STUDY MATERIAL =>
-.-.-

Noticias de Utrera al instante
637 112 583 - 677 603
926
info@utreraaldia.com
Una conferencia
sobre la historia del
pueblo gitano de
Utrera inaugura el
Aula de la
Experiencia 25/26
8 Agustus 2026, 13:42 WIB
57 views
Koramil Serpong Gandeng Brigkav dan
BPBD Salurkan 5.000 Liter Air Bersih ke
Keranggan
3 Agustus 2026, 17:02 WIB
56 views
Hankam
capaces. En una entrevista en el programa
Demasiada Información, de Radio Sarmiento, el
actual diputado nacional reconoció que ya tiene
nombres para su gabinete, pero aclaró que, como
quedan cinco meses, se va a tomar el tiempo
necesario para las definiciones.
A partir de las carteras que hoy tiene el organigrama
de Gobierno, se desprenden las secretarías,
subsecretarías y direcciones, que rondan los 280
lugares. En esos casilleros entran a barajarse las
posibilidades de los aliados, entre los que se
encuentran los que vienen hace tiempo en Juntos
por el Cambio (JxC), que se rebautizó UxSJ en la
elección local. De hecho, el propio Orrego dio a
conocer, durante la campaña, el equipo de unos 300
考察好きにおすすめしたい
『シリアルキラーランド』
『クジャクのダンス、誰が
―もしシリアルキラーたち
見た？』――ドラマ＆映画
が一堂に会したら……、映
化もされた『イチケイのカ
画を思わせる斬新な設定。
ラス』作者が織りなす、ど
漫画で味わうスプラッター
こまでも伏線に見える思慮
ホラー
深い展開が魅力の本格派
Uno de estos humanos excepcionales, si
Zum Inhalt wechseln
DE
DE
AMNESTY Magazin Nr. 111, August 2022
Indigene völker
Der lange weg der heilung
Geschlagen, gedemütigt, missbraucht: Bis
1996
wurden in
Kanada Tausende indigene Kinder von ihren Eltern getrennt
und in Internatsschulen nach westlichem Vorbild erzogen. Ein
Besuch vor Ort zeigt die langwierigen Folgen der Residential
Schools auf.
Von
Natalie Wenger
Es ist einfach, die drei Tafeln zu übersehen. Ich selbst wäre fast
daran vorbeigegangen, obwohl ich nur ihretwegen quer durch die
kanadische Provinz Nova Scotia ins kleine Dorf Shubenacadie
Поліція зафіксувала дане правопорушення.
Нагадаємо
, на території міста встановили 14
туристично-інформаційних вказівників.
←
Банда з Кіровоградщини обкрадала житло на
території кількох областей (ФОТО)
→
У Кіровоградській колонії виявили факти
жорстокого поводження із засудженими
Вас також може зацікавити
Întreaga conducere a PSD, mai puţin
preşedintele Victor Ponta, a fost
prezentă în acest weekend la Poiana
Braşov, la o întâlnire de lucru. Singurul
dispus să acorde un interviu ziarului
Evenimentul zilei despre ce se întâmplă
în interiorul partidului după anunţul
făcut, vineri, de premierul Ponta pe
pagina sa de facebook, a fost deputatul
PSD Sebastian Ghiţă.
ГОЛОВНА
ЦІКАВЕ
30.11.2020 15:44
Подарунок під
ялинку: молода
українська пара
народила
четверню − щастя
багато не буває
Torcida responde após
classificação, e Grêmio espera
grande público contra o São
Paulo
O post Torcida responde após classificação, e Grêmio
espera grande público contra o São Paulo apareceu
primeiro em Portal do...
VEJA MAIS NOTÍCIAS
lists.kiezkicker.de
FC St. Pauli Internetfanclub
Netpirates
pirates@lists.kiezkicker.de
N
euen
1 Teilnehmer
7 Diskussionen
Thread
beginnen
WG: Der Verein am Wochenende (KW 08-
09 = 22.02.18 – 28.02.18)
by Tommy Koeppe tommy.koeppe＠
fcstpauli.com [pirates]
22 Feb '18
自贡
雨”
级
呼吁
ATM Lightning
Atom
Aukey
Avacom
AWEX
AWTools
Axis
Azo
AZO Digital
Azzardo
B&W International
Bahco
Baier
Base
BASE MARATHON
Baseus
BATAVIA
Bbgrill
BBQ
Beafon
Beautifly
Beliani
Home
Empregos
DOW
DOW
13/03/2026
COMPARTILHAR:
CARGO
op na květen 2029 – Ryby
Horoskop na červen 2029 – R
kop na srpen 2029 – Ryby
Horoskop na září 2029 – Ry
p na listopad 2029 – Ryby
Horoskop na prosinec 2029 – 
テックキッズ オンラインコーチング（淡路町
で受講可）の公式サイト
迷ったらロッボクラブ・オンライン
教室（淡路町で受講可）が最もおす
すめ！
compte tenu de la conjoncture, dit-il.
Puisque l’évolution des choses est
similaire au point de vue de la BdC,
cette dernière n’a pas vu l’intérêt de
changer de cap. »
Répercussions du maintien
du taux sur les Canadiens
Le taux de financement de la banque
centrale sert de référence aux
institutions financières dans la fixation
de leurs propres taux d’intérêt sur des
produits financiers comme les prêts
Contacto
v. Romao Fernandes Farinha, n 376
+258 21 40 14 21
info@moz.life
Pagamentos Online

-.-.-

YOUR OBJECTIVE =>
Look through the material above and print exactly the lines from the one containing "четверню − щастя" to the one containing "VEJA MAIS NOTÍCIAS", both included, and nothing more.

EXERCISE ANSWER =>
четверню − щастя
багато не буває
Torcida responde após
classificação, e Grêmio espera
grande público contra o São
Paulo
O post Torcida responde após classificação, e Grêmio
espera grande público contra o São Paulo apareceu
primeiro em Portal do...
VEJA MAIS NOTÍCIAS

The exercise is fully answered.